Question: overriding jpeg_get_large #308

flx42 · 2018-11-28T19:50:46Z

Request

I'm trying to swap the implementation of jpeg_get_large to not use the default malloc call. So far I see the following options:

a. Patching jmemnobs.c and building a customized libjpeg-turbo for my project.
b. Use LD_PRELOAD at runtime. Not very convenient to use.
c. Provide a custom implementation of jpeg_memory_mgr. I believe this would mean re-implementing all the pool logic. This seems unnecessary complicated just to change jpeg_get_large.

Is there another way? Should there be another way?

Background

For our workloads, we have determined it's better to run with transparent_hugepage set to madvise instead of always.

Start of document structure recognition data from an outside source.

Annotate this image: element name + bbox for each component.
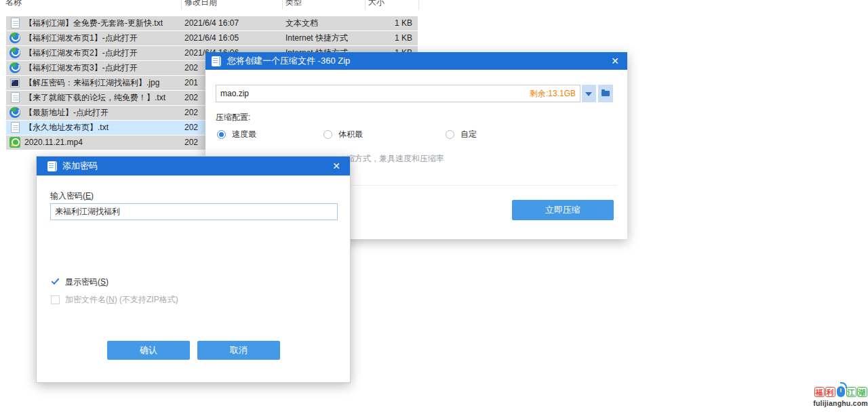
encrypt-filenames-label: 加密文件名(N) (不支持ZIP格式) bbox=[65, 294, 178, 306]
desktop: 名称修改日期类型大小 【福利江湖】全免费-无套路-更新快.txt 2021/6/… bbox=[0, 0, 868, 414]
internet-shortcut-icon bbox=[9, 33, 20, 43]
radio-label: 自定 bbox=[460, 129, 477, 140]
radio-icon bbox=[217, 130, 226, 139]
internet-shortcut-icon bbox=[9, 47, 20, 58]
column-divider bbox=[418, 0, 419, 9]
logo-char: 福 bbox=[814, 387, 825, 397]
text-file-icon bbox=[11, 122, 20, 133]
file-name: 2020.11.21.mp4 bbox=[24, 136, 83, 150]
file-size: 1 KB bbox=[395, 31, 412, 45]
file-type: Internet 快捷方式 bbox=[285, 31, 348, 45]
file-row[interactable]: 【福利江湖】全免费-无套路-更新快.txt 2021/6/4 16:07 文本文… bbox=[6, 16, 418, 30]
free-space-label: 剩余:13.1GB bbox=[530, 88, 580, 100]
file-name: 【永久地址发布页】.txt bbox=[24, 121, 108, 135]
radio-icon bbox=[446, 130, 454, 139]
password-dialog-titlebar[interactable]: 添加密码 bbox=[37, 157, 350, 175]
file-date: 202 bbox=[184, 136, 198, 150]
radio-icon bbox=[323, 130, 332, 139]
close-icon[interactable]: ✕ bbox=[611, 52, 619, 70]
file-name: 【解压密码：来福利江湖找福利】.jpg bbox=[24, 76, 159, 90]
file-name: 【最新地址】-点此打开 bbox=[24, 106, 108, 120]
internet-shortcut-icon bbox=[9, 62, 20, 73]
file-date: 202 bbox=[184, 91, 198, 105]
file-date: 2021/6/4 16:07 bbox=[184, 16, 239, 30]
compress-mode-radio[interactable]: 自定 bbox=[446, 129, 477, 140]
site-logo: 福利 江湖 fulijianghu.com bbox=[813, 384, 868, 407]
password-input[interactable] bbox=[50, 203, 338, 220]
zip-file-icon bbox=[212, 56, 221, 66]
confirm-button[interactable]: 确认 bbox=[107, 341, 190, 360]
file-date: 201 bbox=[184, 76, 198, 90]
internet-shortcut-icon bbox=[9, 107, 20, 118]
zip-dialog-title: 您将创建一个压缩文件 -360 Zip bbox=[227, 55, 350, 67]
mouse-icon bbox=[837, 386, 845, 397]
file-size: 1 KB bbox=[395, 16, 412, 30]
file-row[interactable]: 【福利江湖发布页1】-点此打开 2021/6/4 16:05 Internet … bbox=[6, 31, 418, 45]
archive-filename-box: 剩余:13.1GB bbox=[216, 85, 580, 102]
compress-now-button[interactable]: 立即压缩 bbox=[512, 200, 614, 220]
checkbox-checked-icon bbox=[50, 277, 60, 287]
logo-char: 利 bbox=[825, 387, 835, 397]
file-name: 【福利江湖】全免费-无套路-更新快.txt bbox=[24, 16, 163, 30]
password-field-label: 输入密码(E) bbox=[50, 190, 94, 202]
checkbox-empty-icon bbox=[51, 295, 60, 304]
file-date: 202 bbox=[184, 121, 198, 135]
show-password-label: 显示密码(S) bbox=[65, 276, 108, 288]
file-date: 2021/6/4 16:05 bbox=[184, 31, 239, 45]
file-name: 【来了就能下载的论坛，纯免费！】.txt bbox=[24, 91, 165, 105]
column-divider bbox=[365, 0, 366, 9]
zip-file-icon bbox=[47, 161, 57, 171]
file-date: 202 bbox=[184, 106, 198, 120]
video-file-icon bbox=[9, 137, 20, 148]
show-password-checkbox[interactable]: 显示密码(S) bbox=[50, 276, 108, 288]
text-file-icon bbox=[11, 18, 20, 28]
radio-label: 速度最 bbox=[232, 129, 256, 140]
file-name: 【福利江湖发布页2】-点此打开 bbox=[24, 46, 138, 60]
cancel-button[interactable]: 取消 bbox=[197, 341, 280, 360]
image-file-icon bbox=[10, 79, 20, 87]
column-header[interactable]: 类型 bbox=[285, 0, 302, 8]
close-icon[interactable]: ✕ bbox=[332, 157, 340, 175]
file-type: 文本文档 bbox=[285, 16, 318, 30]
compress-mode-radio[interactable]: 速度最 bbox=[217, 129, 256, 140]
zip-dialog-titlebar[interactable]: 您将创建一个压缩文件 -360 Zip bbox=[205, 52, 627, 70]
file-name: 【福利江湖发布页1】-点此打开 bbox=[24, 31, 138, 45]
compress-mode-description: 缩方式，兼具速度和压缩率 bbox=[347, 153, 444, 165]
column-header[interactable]: 名称 bbox=[5, 0, 22, 8]
radio-label: 体积最 bbox=[338, 129, 363, 140]
file-list-header: 名称修改日期类型大小 bbox=[0, 0, 427, 8]
save-location-dropdown-button[interactable] bbox=[582, 85, 596, 102]
file-date: 202 bbox=[184, 61, 198, 75]
archive-filename-input[interactable] bbox=[216, 89, 530, 98]
column-header[interactable]: 大小 bbox=[368, 0, 384, 8]
column-header[interactable]: 修改日期 bbox=[184, 0, 217, 8]
folder-icon bbox=[601, 91, 610, 96]
encrypt-filenames-checkbox[interactable]: 加密文件名(N) (不支持ZIP格式) bbox=[50, 294, 178, 306]
add-password-dialog: 添加密码 ✕ 输入密码(E) 显示密码(S) 加密文件名(N) (不支持ZIP格… bbox=[36, 156, 351, 383]
text-file-icon bbox=[11, 92, 20, 103]
file-name: 【福利江湖发布页3】-点此打开 bbox=[24, 61, 138, 75]
site-domain: fulijianghu.com bbox=[813, 399, 868, 407]
password-dialog-title: 添加密码 bbox=[62, 160, 98, 172]
logo-char: 湖 bbox=[857, 387, 867, 397]
logo-char: 江 bbox=[846, 387, 856, 397]
compress-config-label: 压缩配置: bbox=[216, 112, 250, 123]
browse-folder-button[interactable] bbox=[598, 85, 613, 102]
column-divider bbox=[282, 0, 283, 9]
compress-mode-radio[interactable]: 体积最 bbox=[323, 129, 363, 140]
column-divider bbox=[181, 0, 182, 9]
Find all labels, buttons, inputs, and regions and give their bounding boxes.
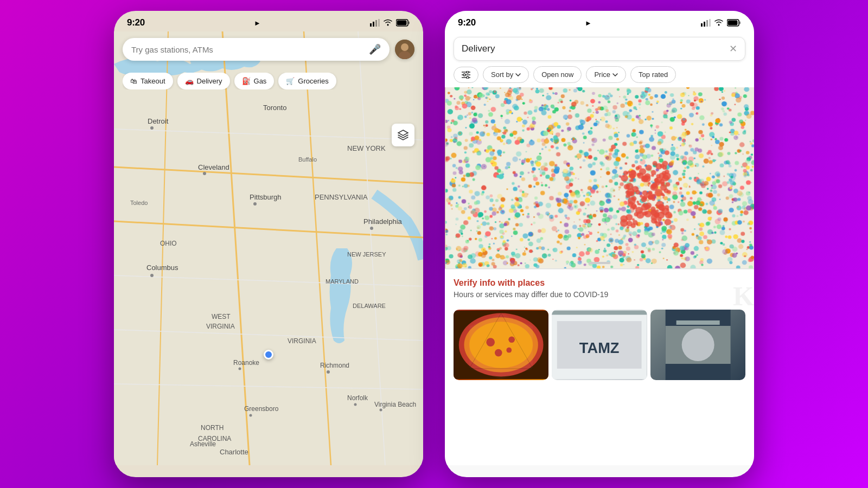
svg-point-25 [253,202,257,206]
user-avatar[interactable] [395,40,414,59]
time-right: 9:20 [458,17,476,28]
map-svg: Detroit Cleveland Toledo Pittsburgh Phil… [114,31,423,465]
svg-rect-59 [704,22,705,27]
svg-point-22 [203,172,206,175]
gas-label: Gas [254,77,267,85]
svg-point-69 [463,74,465,76]
svg-rect-58 [701,23,703,27]
price-label: Price [594,70,610,79]
sort-by-button[interactable]: Sort by [483,66,529,83]
price-button[interactable]: Price [586,66,626,83]
map-search-bar[interactable]: 🎤 [123,38,414,61]
pizza-image-svg [454,310,548,380]
wifi-icon-left [383,19,393,27]
svg-text:Toledo: Toledo [130,200,148,206]
svg-rect-61 [709,19,711,27]
svg-text:OHIO: OHIO [160,240,177,247]
phone-panel: 9:20 ► [445,11,754,477]
svg-text:VIRGINIA: VIRGINIA [288,337,316,345]
svg-text:DELAWARE: DELAWARE [353,303,386,309]
delivery-label: Delivery [197,77,222,85]
svg-rect-2 [375,20,377,27]
groceries-icon: 🛒 [286,77,295,85]
svg-point-50 [250,414,252,417]
chip-delivery[interactable]: 🚗 Delivery [177,73,230,89]
sort-by-label: Sort by [491,70,513,79]
status-bar-right: 9:20 ► [445,11,754,31]
top-rated-label: Top rated [639,70,668,79]
filter-row: Sort by Open now Price Top rated [445,61,754,87]
svg-rect-64 [727,21,737,25]
signal-icon-left [370,19,380,27]
svg-rect-3 [378,19,380,27]
svg-rect-90 [676,320,719,325]
svg-point-71 [467,76,469,79]
top-rated-button[interactable]: Top rated [630,66,676,83]
filter-adjust-button[interactable] [454,67,478,83]
svg-point-42 [327,370,330,374]
status-icons-left [370,19,410,27]
status-icons-right [701,19,741,27]
chip-gas[interactable]: ⛽ Gas [234,73,275,89]
svg-text:MARYLAND: MARYLAND [326,278,359,285]
battery-icon-right [727,19,741,27]
groceries-label: Groceries [298,77,328,85]
svg-rect-7 [408,22,410,24]
svg-text:Buffalo: Buffalo [298,156,317,163]
svg-point-31 [150,274,154,277]
svg-point-46 [354,403,357,406]
info-section: Verify info with places Hours or service… [445,269,754,304]
svg-text:CAROLINA: CAROLINA [198,435,231,442]
delivery-icon: 🚗 [185,77,194,85]
map-search-input-wrap[interactable]: 🎤 [123,38,390,61]
svg-rect-6 [397,21,406,25]
verify-title: Verify info with places [454,278,608,288]
open-now-button[interactable]: Open now [533,66,582,83]
panel-content: ✕ Sort by [445,31,754,465]
chip-takeout[interactable]: 🛍 Takeout [123,73,173,89]
food-image-svg [650,310,745,380]
svg-rect-1 [373,22,374,27]
battery-icon-left [396,19,410,27]
svg-text:Roanoke: Roanoke [233,359,259,367]
svg-point-20 [150,126,154,130]
status-bar-left: 9:20 ► [114,11,423,31]
place-images: TAMZ [445,304,754,380]
svg-point-62 [718,24,719,26]
signal-icon-right [701,19,711,27]
layer-toggle-button[interactable] [392,124,414,146]
svg-text:Detroit: Detroit [148,117,169,125]
svg-text:TAMZ: TAMZ [579,339,620,356]
svg-text:Toronto: Toronto [263,104,286,112]
svg-text:Cleveland: Cleveland [198,163,229,171]
wifi-icon-right [714,19,724,27]
mic-icon[interactable]: 🎤 [369,43,381,55]
svg-point-56 [401,43,409,51]
chip-groceries[interactable]: 🛒 Groceries [278,73,336,89]
svg-text:Virginia Beach: Virginia Beach [374,401,416,408]
time-left: 9:20 [127,17,145,28]
place-image-tamz[interactable]: TAMZ [552,310,647,380]
chevron-down-icon-sort [515,73,521,76]
map-thumbnail[interactable] [445,87,754,269]
svg-rect-60 [706,20,708,27]
svg-rect-86 [552,311,647,315]
verify-subtitle: Hours or services may differ due to COVI… [454,290,608,299]
tamz-image-svg: TAMZ [552,310,647,380]
svg-text:Richmond: Richmond [320,362,349,369]
svg-text:WEST: WEST [212,313,231,320]
panel-search-bar[interactable]: ✕ [454,37,745,61]
user-location-dot [264,350,273,359]
map-area[interactable]: Detroit Cleveland Toledo Pittsburgh Phil… [114,31,423,465]
panel-search-input[interactable] [462,43,729,54]
svg-text:Philadelphia: Philadelphia [363,217,403,226]
drag-handle [589,262,610,264]
place-image-pizza[interactable] [454,310,548,380]
place-image-food[interactable] [650,310,745,380]
open-now-label: Open now [541,70,573,79]
svg-point-4 [387,24,388,26]
map-search-input[interactable] [131,45,363,54]
clear-search-button[interactable]: ✕ [729,43,737,55]
svg-text:NEW YORK: NEW YORK [347,144,386,152]
svg-point-89 [681,329,714,361]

You can find multiple summaries on this topic through Google, and many projects recommend disabling it:
https://alexandrnikitin.github.io/blog/transparent-hugepages-measuring-the-performance-impact/

For libjpeg-turbo, this has a significant impact on performance for (very) large images, since a regular malloc is used:

$ sudo mkdir /tmp/tmpfs
$ sudo mount -t tmpfs tmpfs /tmp/tmpfs/
$ cd /tmp/tmpfs
$ wget https://upload.wikimedia.org/wikipedia/commons/7/7e/In_the_Conservatory.jpg

$ echo 'always' | sudo tee /sys/kernel/mm/transparent_hugepage/enabled
$ sudo perf stat /opt/libjpeg-turbo/bin/jpegtran -outfile out.jpg In_the_Conservatory.jpg

 Performance counter stats for '/opt/libjpeg-turbo/bin/jpegtran -outfile out.jpg In_the_Conservatory.jpg':

       6887.508134      task-clock (msec)         #    1.000 CPUs utilized          
                 9      context-switches          #    0.001 K/sec                  
                 0      cpu-migrations            #    0.000 K/sec                  
             4,777      page-faults               #    0.694 K/sec                  
    25,305,340,354      cycles                    #    3.674 GHz                    
    43,888,294,171      instructions              #    1.73  insn per cycle         
     6,464,733,135      branches                  #  938.617 M/sec                  
       291,011,151      branch-misses             #    4.50% of all branches        

       6.887748021 seconds time elapsed

$ echo 'madvise' | sudo tee /sys/kernel/mm/transparent_hugepage/enabled
$ sudo perf stat /opt/libjpeg-turbo/bin/jpegtran -outfile out.jpg In_the_Conservatory.jpg

 Performance counter stats for '/opt/libjpeg-turbo/bin/jpegtran -outfile out.jpg In_the_Conservatory.jpg':

       7765.573369      task-clock (msec)         #    1.000 CPUs utilized          
                11      context-switches          #    0.001 K/sec                  
                 0      cpu-migrations            #    0.000 K/sec                  
         1,008,381      page-faults               #    0.130 M/sec                  
    28,466,581,426      cycles                    #    3.666 GHz                    
    46,853,774,484      instructions              #    1.65  insn per cycle         
     6,953,442,264      branches                  #  895.419 M/sec                  
       294,329,516      branch-misses             #    4.23% of all branches        

       7.765872825 seconds time elapsed

As you can see, there is 200x more page faults without transparent huge pages, yielding an execution time slower by one second.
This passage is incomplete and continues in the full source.